Industry analysts believe this is a proactive adjustment rather than a passive response. “In many developing nations, Chinese EVs, with their affordability and advanced tech, have enabled consumers to leapfrog straight from no cars—or ICE vehicles—to EVs,” said one market observer.
Smart Features Become Core Competitiveness
Unlike the price-driven exports of previous years, today’s Chinese NEVs are undergoing a transformation toward high-end and intelligent features. In-house operating systems like BYD’s DiLink, XPeng’s XOS, and Zeekr OS support multi-language localization and frequent OTA updates, matching global standards.

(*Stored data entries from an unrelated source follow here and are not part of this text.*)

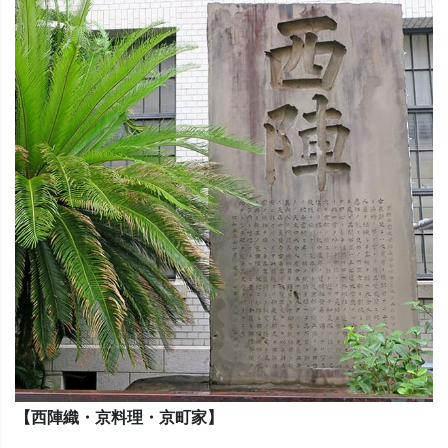
【西陣織・京料理・京町家】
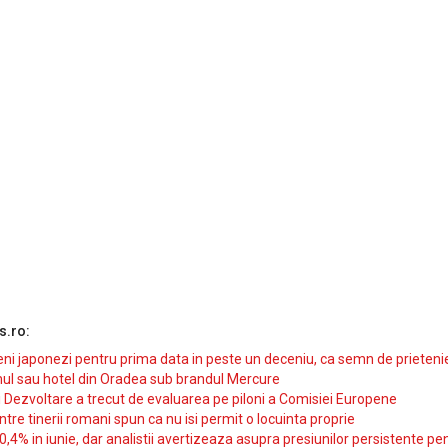
s.ro:
i japonezi pentru prima data in peste un deceniu, ca semn de prieteni
ul sau hotel din Oradea sub brandul Mercure
si Dezvoltare a trecut de evaluarea pe piloni a Comisiei Europene
intre tinerii romani spun ca nu isi permit o locuinta proprie
10,4% in iunie, dar analistii avertizeaza asupra presiunilor persistente pe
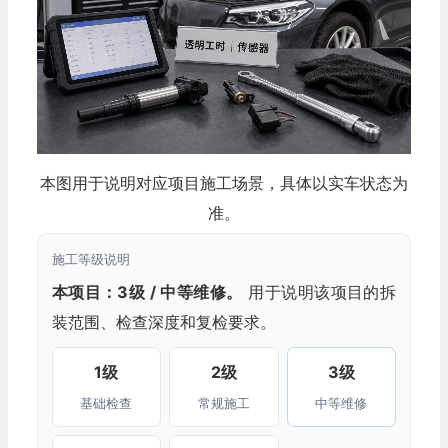
本图用于说明对应项目施工场景，具体以实车状态为
准。
施工等级说明
本项目：3级 / 中等维修。
用于说明该项目的拆
装范围、检查深度和复检要求。
1级
2级
3级
基础检查
常规施工
中等维修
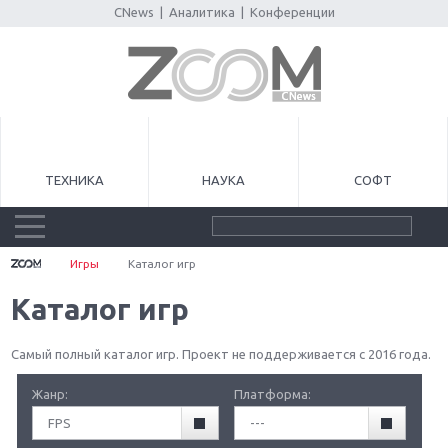
CNews
|
Аналитика
|
Конференции
ТЕХНИКА
НАУКА
СОФТ
Игры
Каталог игр
Каталог игр
Самый полный каталог игр. Проект не поддерживается с 2016 года.
Жанр:
Платформа:
FPS
---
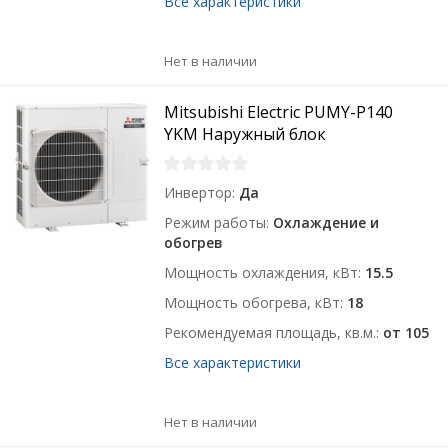
Все характеристики
Нет в наличии
Mitsubishi Electric PUMY-P140
YKM Наружный блок
Инвертор
Да
Режим работы
Охлаждение и
обогрев
Мощность охлаждения, кВт
15.5
Мощность обогрева, кВт
18
Рекомендуемая площадь, кв.м.
от 105
Все характеристики
Нет в наличии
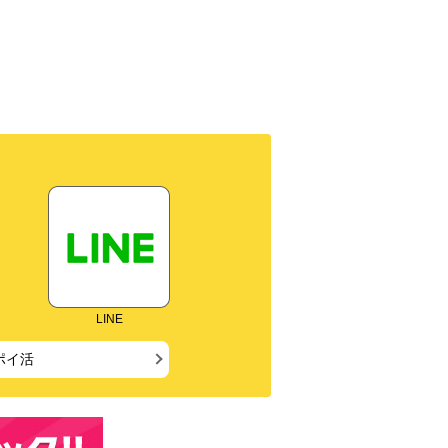
LINE
ポイ活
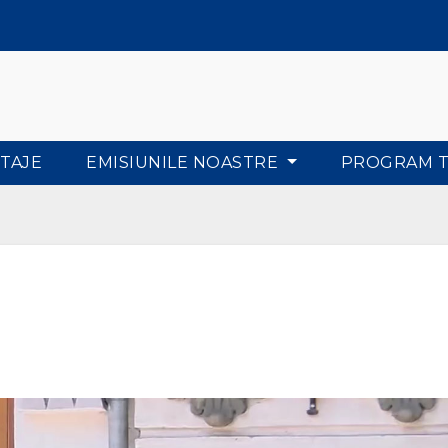
TAJE
EMISIUNILE NOASTRE
PROGRAM 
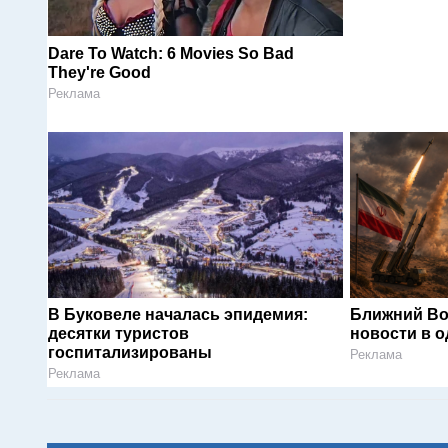
Dare To Watch: 6 Movies So Bad
They're Good
Реклама
В Буковеле началась эпидемия:
Ближний Во
десятки туристов
новости в 
госпитализированы
Реклама
Реклама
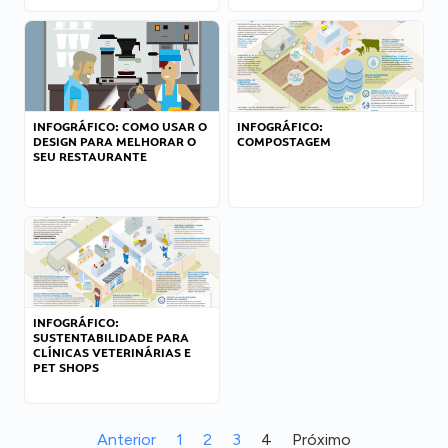
INFOGRÁFICO: COMO USAR O
INFOGRÁFICO:
DESIGN PARA MELHORAR O
COMPOSTAGEM
SEU RESTAURANTE
INFOGRÁFICO:
SUSTENTABILIDADE PARA
CLÍNICAS VETERINÁRIAS E
PET SHOPS
Anterior
1
2
3
4
Próximo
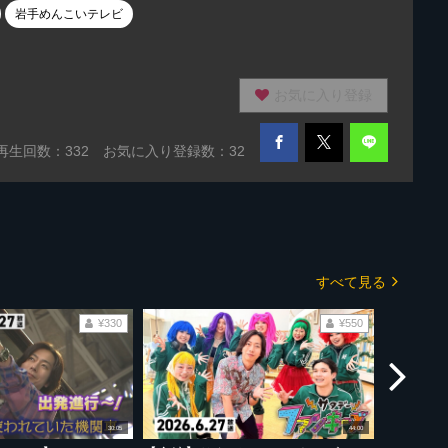
岩手めんこいテレビ
お気に入り登録
再生回数：
332
お気に入り登録数：32
すべて見る
¥330
¥550
30:05
44:00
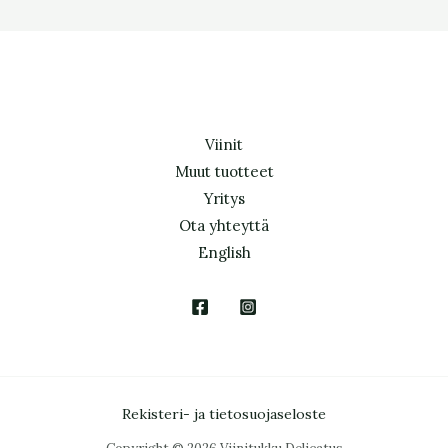
Viinit
Muut tuotteet
Yritys
Ota yhteyttä
English
Rekisteri- ja tietosuojaseloste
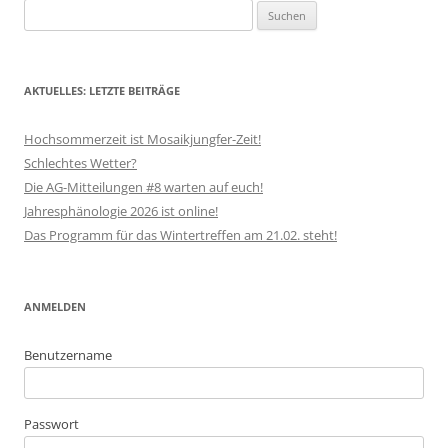
Suchen
nach:
AKTUELLES: LETZTE BEITRÄGE
Hochsommerzeit ist Mosaikjungfer-Zeit!
Schlechtes Wetter?
Die AG-Mitteilungen #8 warten auf euch!
Jahresphänologie 2026 ist online!
Das Programm für das Wintertreffen am 21.02. steht!
ANMELDEN
Benutzername
Passwort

In June, XPeng officially launched its first overseas OTA center in Bangkok, Thailand, enabling remote diagnostics, update push, and service scheduling. The company plans to establish a three-country OTA network covering Thailand, Malaysia, and Singapore by the end of the year—laying the groundwork for future rollouts of Robotaxi services and XNGP L3-level features.
Government Support Strengthens the “Go Global” Push
Behind the robust export numbers is strong policy backing. In recent months, China’s Ministry of Commerce, Ministry of Industry and Information Technology, and the General Administration of Customs have held joint meetings to streamline NEV export procedures and optimize related tax and service policies.
Support measures include export credit insurance, overseas warehousing subsidies, and standardization of after-sales services. The Ministry of Transport has also announced plans to expand “NEV export express channels” at key ports such as Shanghai, Guangzhou Nansha, and Tianjin, ensuring faster vehicle loading and customs clearance.
Editorial: China’s NEVs Enter the Global Fast Lane
From product exports to brand exports, China’s NEV sector is entering a new phase of globalization. Despite looming challenges such as geopolitical risks, currency fluctuations, and potential trade barriers, China’s automakers have seized a valuable time window in the global EV race. The next step lies in solidifying long-term presence by continuing to lead in smart driving, user experience, and supply chain innovation.